Не желая слушать дальше, Санджар потянул за рукав старика.

– Пойдемте к назиру… Расскажите ему обо всем. Требуйте своих прав!..

Но Сираджеддин движением головы показал в сторону замерших в почтительных позах просителей. Жаркое солнце накалило землю. Пот градом катился по лицам дехкан, но никто из стоявших у ворот, не осмеливался пересечь двор и укрыться в тени деревьев, обрамляющих хауз.

Лишь изредка, когда великий назир случайно бросал взгляд в сторону ворот, стоявший ближе всех проситель пробегал, согнувшись еще более почтительно, несколько шагов вперед и снова замирал, как только назир отводил глаза.

Проходившие мимо слуги яростно шикали на просителей:

– В сторону, в сторону, уберите свои грязные лапы с ковра.

Сираджеддин сказал:

– Один раз я был в Сары–Джуе на бекском дворе, видел вот такое… Но теперь… власть–то народа!

– Пошли, – сказал Санджар так громко, что все сидевшие у хауза обернулись и посмотрели в его сторону.

– Пойдем к великому назиру, – и командир четким шагом направился к возвышению, таща за руку упиравшегося Сираджеддина.

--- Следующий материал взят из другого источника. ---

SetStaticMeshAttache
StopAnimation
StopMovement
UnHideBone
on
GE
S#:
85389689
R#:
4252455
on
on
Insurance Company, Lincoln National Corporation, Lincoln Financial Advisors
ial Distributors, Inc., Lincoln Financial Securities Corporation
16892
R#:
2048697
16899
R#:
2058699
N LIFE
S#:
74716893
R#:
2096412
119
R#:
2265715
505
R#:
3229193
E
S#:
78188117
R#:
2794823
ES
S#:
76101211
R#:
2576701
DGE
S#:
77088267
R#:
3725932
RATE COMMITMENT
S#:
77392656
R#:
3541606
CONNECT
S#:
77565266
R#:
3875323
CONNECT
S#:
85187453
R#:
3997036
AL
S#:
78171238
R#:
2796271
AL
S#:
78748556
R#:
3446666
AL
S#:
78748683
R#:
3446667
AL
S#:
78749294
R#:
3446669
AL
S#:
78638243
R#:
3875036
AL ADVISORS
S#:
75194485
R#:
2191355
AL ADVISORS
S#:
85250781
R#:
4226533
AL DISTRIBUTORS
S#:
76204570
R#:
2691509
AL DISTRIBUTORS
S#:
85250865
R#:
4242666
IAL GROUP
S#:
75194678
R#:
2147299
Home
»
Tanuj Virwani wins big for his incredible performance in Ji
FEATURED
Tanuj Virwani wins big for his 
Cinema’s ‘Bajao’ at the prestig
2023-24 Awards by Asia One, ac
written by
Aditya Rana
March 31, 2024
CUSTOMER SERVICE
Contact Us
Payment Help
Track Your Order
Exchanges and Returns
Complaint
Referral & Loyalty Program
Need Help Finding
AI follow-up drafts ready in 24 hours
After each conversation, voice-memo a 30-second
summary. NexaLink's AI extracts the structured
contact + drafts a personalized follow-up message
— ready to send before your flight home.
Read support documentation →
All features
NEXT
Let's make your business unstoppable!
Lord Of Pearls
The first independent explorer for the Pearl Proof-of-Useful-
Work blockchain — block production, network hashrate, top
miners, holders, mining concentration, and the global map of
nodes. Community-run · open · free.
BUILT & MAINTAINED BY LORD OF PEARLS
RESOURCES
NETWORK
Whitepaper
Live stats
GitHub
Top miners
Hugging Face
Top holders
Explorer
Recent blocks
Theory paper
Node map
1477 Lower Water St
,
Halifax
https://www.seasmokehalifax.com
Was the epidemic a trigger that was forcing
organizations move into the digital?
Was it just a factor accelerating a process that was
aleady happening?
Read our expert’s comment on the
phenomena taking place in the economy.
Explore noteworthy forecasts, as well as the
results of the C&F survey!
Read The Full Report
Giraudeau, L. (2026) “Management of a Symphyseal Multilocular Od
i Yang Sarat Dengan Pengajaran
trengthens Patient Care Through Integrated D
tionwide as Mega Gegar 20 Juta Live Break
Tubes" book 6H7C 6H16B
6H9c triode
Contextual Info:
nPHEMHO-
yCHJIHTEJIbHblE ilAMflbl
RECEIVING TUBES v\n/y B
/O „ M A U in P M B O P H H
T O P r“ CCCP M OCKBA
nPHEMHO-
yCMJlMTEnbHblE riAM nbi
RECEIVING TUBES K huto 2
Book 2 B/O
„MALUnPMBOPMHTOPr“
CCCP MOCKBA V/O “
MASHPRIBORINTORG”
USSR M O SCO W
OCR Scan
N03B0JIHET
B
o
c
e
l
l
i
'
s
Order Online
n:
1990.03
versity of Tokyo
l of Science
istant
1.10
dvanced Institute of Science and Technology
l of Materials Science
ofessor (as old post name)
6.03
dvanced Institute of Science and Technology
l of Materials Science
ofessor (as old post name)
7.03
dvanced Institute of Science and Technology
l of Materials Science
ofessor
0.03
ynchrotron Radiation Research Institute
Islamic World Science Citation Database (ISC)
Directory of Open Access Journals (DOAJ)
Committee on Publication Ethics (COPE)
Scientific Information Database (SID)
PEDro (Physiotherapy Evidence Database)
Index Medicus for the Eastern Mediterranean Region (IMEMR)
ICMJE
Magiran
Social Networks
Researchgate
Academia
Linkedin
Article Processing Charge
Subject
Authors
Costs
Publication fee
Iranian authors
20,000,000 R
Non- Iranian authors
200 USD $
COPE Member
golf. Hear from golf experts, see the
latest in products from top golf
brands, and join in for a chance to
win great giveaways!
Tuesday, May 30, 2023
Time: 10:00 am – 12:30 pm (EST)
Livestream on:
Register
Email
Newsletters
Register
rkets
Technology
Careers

Уже на полпути глаза Санджара встретились с взглядом великого назира, и этот взгляд, как и тогда, при первой встрече, был холодный и неприязненный. Но он не остановил Санджара. Подойдя к возвышению, командир решительно звякнул шпорами и, приложив по–красноармейски руку к меховой шапке с красной звездой, отрапортовал:

– Командир добровольческого отряда Санджар по вашему приказанию прибыл.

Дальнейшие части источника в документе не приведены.